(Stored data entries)
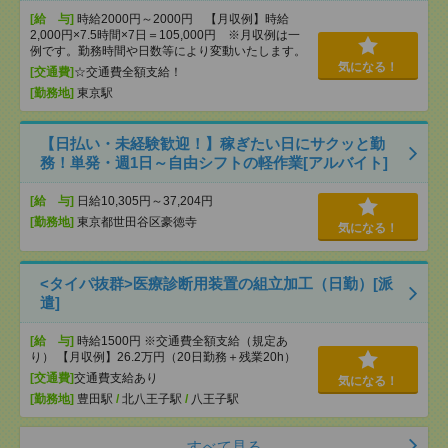
[給 与]
時給2000円～2000円 【月収例】時給
2,000円×7.5時間×7日＝105,000円 ※月収例は一
例です。勤務時間や日数等により変動いたします。
気になる！
[交通費]
☆交通費全額支給！
[勤務地]
東京駅
【日払い・未経験歓迎！】稼ぎたい日にサクッと勤
務！単発・週1日～自由シフトの軽作業[アルバイト]
[給 与]
日給10,305円～37,204円
[勤務地]
東京都世田谷区豪徳寺
気になる！
<タイパ抜群>医療診断用装置の組立加工（日勤）[派
遣]
[給 与]
時給1500円 ※交通費全額支給（規定あ
り） 【月収例】26.2万円（20日勤務＋残業20h）
[交通費]
交通費支給あり
気になる！
[勤務地]
豊田駅
/
北八王子駅
/
八王子駅
すべて見る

EXERCISE INSTRUCTIONS:
This exercise asks for the data above to be given again exactly, without pictures.

EXERCISE OUTPUT:
[給 与]
時給2000円～2000円 【月収例】時給
2,000円×7.5時間×7日＝105,000円 ※月収例は一
例です。勤務時間や日数等により変動いたします。
気になる！
[交通費]
☆交通費全額支給！
[勤務地]
東京駅
【日払い・未経験歓迎！】稼ぎたい日にサクッと勤
務！単発・週1日～自由シフトの軽作業[アルバイト]
[給 与]
日給10,305円～37,204円
[勤務地]
東京都世田谷区豪徳寺
気になる！
<タイパ抜群>医療診断用装置の組立加工（日勤）[派
遣]
[給 与]
時給1500円 ※交通費全額支給（規定あ
り） 【月収例】26.2万円（20日勤務＋残業20h）
[交通費]
交通費支給あり
気になる！
[勤務地]
豊田駅
/
北八王子駅
/
八王子駅
すべて見る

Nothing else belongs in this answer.